WORK ORDER
In the entries that follow, the line with "plantilla total de 750 empleados, el" opens the range and the line with "vivo V60 Lite" closes it; repeat that range exactly, both lines included.

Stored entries
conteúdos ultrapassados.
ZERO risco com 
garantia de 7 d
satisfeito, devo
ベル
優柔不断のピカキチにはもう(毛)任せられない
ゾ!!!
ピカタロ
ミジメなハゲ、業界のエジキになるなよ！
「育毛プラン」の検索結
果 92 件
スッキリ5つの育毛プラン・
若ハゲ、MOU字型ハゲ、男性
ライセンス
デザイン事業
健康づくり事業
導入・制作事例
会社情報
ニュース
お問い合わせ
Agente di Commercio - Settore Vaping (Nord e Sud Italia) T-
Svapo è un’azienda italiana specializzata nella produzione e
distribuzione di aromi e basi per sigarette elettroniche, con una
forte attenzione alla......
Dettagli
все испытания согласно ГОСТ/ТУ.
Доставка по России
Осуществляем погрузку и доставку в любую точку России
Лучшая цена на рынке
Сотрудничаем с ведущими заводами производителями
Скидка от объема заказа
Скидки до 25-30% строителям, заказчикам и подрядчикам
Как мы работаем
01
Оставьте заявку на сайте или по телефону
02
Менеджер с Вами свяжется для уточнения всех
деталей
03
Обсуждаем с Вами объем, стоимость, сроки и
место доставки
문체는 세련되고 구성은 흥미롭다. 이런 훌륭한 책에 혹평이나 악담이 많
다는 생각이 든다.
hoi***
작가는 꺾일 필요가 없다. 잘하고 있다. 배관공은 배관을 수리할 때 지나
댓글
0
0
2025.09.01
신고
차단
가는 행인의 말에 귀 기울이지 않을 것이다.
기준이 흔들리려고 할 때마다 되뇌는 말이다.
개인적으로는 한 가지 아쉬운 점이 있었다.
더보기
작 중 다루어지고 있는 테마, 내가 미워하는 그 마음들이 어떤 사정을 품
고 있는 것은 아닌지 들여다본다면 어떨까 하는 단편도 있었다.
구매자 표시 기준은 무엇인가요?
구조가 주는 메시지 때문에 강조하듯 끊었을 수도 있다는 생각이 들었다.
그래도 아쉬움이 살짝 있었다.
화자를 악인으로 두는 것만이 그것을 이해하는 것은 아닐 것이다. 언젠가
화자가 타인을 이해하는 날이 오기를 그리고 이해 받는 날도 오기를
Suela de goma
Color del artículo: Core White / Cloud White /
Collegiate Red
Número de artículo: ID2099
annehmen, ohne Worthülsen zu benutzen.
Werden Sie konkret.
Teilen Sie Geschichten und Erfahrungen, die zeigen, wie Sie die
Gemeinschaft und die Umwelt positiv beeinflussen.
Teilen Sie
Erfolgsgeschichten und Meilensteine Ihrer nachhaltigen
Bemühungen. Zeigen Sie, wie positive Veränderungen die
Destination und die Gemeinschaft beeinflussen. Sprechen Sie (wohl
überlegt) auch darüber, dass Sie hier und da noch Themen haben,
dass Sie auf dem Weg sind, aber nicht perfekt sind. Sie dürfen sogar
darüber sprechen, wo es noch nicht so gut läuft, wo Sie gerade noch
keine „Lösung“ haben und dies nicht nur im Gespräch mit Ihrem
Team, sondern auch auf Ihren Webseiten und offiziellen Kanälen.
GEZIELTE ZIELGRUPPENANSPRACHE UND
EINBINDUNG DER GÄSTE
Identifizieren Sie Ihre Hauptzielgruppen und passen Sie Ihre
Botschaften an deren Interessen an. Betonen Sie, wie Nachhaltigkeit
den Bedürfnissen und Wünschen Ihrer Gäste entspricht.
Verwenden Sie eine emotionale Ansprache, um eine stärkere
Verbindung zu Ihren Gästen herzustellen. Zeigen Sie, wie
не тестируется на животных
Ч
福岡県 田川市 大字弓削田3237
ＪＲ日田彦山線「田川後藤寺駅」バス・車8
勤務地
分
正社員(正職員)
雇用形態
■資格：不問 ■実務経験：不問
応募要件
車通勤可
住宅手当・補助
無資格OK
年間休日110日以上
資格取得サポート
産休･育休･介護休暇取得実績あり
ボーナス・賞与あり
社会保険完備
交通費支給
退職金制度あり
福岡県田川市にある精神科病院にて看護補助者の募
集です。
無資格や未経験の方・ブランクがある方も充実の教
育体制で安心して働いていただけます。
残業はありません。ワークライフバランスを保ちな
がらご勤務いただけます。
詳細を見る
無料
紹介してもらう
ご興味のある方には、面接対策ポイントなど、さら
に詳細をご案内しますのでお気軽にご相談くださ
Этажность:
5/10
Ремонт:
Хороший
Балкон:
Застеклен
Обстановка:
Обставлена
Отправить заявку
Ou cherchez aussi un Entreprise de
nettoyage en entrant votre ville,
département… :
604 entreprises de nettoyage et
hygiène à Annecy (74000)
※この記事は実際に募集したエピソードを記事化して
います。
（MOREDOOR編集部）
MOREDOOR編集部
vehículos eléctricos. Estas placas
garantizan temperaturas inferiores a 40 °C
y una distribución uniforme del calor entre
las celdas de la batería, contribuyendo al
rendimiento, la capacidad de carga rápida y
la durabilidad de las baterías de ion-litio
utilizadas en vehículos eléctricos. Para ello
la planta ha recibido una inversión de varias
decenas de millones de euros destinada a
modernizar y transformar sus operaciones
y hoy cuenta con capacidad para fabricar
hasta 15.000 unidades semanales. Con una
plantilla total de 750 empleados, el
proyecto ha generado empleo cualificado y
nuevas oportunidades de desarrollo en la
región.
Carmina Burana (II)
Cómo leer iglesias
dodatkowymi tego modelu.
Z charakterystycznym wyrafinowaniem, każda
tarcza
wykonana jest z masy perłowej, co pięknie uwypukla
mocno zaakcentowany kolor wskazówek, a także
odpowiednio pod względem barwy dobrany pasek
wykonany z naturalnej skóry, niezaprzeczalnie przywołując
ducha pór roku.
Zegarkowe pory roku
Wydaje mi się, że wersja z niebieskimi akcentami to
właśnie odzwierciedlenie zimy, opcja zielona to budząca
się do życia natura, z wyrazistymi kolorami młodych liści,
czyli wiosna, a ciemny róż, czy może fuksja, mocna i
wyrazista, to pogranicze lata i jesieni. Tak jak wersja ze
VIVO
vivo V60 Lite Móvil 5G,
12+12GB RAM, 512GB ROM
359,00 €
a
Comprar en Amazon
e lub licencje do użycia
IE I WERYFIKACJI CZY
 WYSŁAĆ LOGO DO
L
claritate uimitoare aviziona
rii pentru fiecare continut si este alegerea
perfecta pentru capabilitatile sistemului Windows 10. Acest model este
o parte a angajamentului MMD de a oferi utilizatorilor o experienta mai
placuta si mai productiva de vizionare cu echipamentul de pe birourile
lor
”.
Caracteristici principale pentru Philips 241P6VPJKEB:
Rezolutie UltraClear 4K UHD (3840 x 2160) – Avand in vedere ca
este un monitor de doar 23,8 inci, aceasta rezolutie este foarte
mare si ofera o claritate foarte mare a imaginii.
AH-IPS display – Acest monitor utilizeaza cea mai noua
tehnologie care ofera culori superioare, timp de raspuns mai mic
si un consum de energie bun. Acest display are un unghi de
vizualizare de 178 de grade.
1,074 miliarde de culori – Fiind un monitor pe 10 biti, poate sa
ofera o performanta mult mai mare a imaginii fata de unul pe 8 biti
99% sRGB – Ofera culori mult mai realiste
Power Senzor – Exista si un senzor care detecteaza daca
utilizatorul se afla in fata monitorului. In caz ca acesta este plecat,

ANSWER TO THE PROBLEM
plantilla total de 750 empleados, el
proyecto ha generado empleo cualificado y
nuevas oportunidades de desarrollo en la
región.
Carmina Burana (II)
Cómo leer iglesias
dodatkowymi tego modelu.
Z charakterystycznym wyrafinowaniem, każda
tarcza
wykonana jest z masy perłowej, co pięknie uwypukla
mocno zaakcentowany kolor wskazówek, a także
odpowiednio pod względem barwy dobrany pasek
wykonany z naturalnej skóry, niezaprzeczalnie przywołując
ducha pór roku.
Zegarkowe pory roku
Wydaje mi się, że wersja z niebieskimi akcentami to
właśnie odzwierciedlenie zimy, opcja zielona to budząca
się do życia natura, z wyrazistymi kolorami młodych liści,
czyli wiosna, a ciemny róż, czy może fuksja, mocna i
wyrazista, to pogranicze lata i jesieni. Tak jak wersja ze
VIVO
vivo V60 Lite Móvil 5G,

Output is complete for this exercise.